Chinese Man Hid “Negatives” Under His Floor During the Cultural Revolution

The New York Times has a fascinating interview with Li Zhensheng, a photojournalist who worked at a local newspaper in China during the Cultural Revolution. In addition to the “positive” propaganda photos he shot for his paper, he also captured “negative” photos that he kept hidden until decades later.

Most events I went to there were positive pictures and negative pictures. Some slogans were actually not all that positive but as long the crowd’s mouths were open and fists pumping air — that looks positive in the photographs. And I’d leave some film for “negative,” “useless” pictures. We were given film each month according to a ratio: for every picture published, we earned eight frames. I would process all my own film. And I did all my own enlargements.

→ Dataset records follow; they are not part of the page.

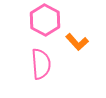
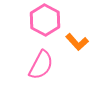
pink semicircle: moved 1 px down; rotated 32 degrees clockwise
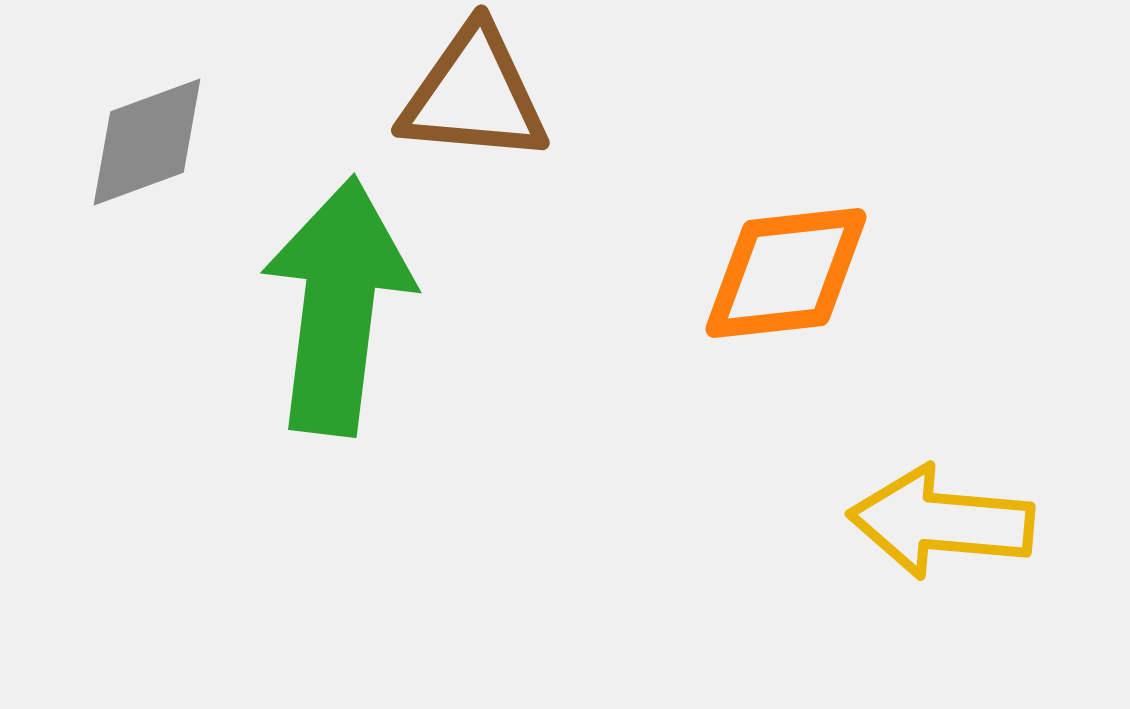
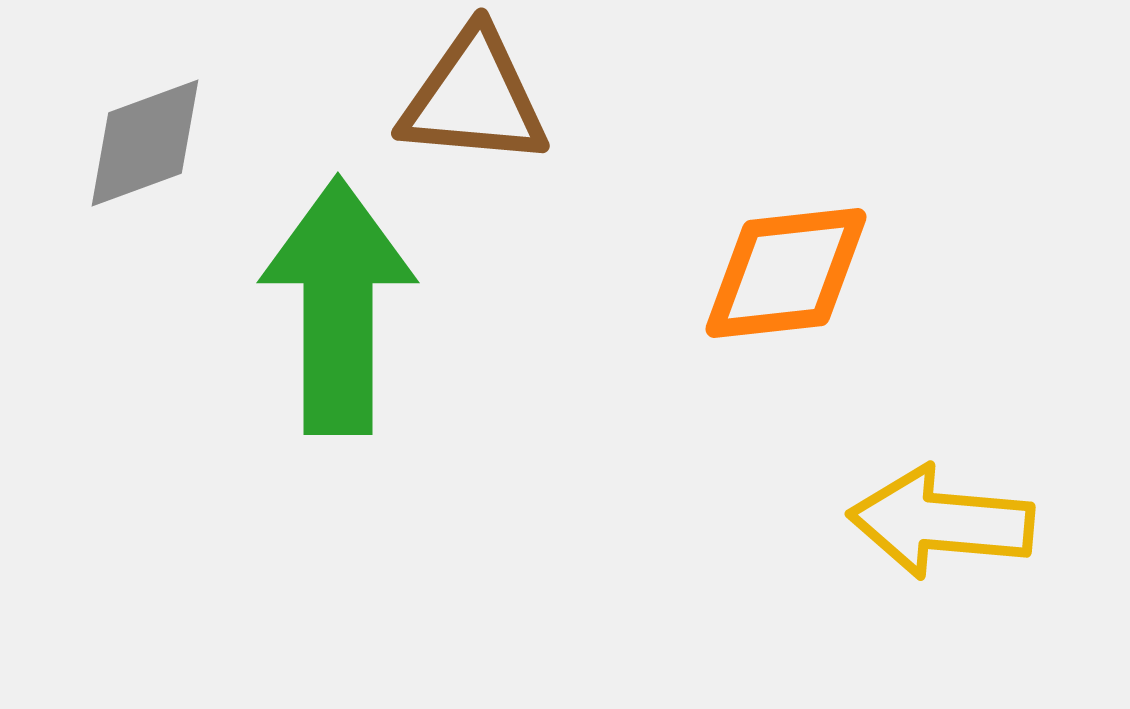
brown triangle: moved 3 px down
gray diamond: moved 2 px left, 1 px down
green arrow: rotated 7 degrees counterclockwise
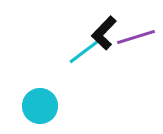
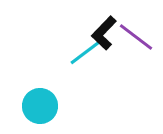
purple line: rotated 54 degrees clockwise
cyan line: moved 1 px right, 1 px down
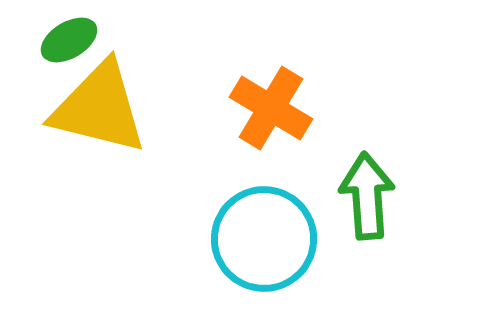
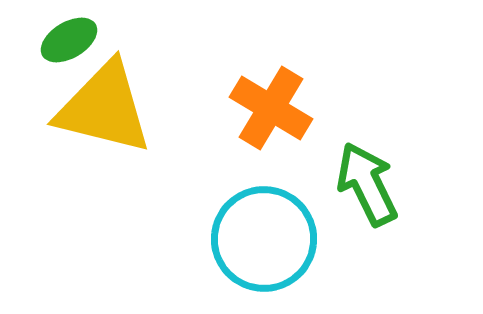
yellow triangle: moved 5 px right
green arrow: moved 12 px up; rotated 22 degrees counterclockwise
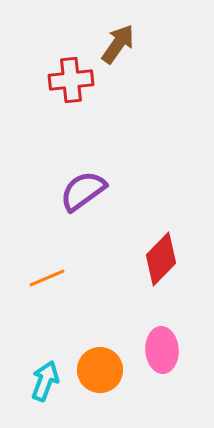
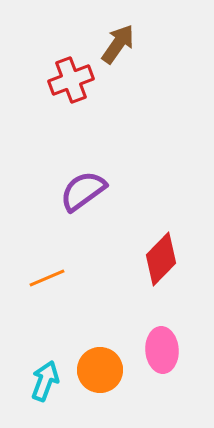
red cross: rotated 15 degrees counterclockwise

[…] I knew I had lots of “negative” frames, so I would quickly dry them and clip them off, to not let other people see them. The only fear I had was the others would complain that I was wasting public resources, shooting pictures that the newspaper couldn’t use — and I would leave the positive ones hanging to dry.

I would put the “negative” negatives into brown envelopes in a secret compartment in my desk. In the spring of 1968, I sensed that I would be [searched] soon, I took batches of the negatives home every day after work. I sawed a hole in the parquet floor at home under desk and hid them there.

Li says he spent a week sawing the hole in his floorboards slowly, bit by bit, while his wife kept watch at their window. His secret photo collection is now one of the best records we have of what actually occurred in China decades ago.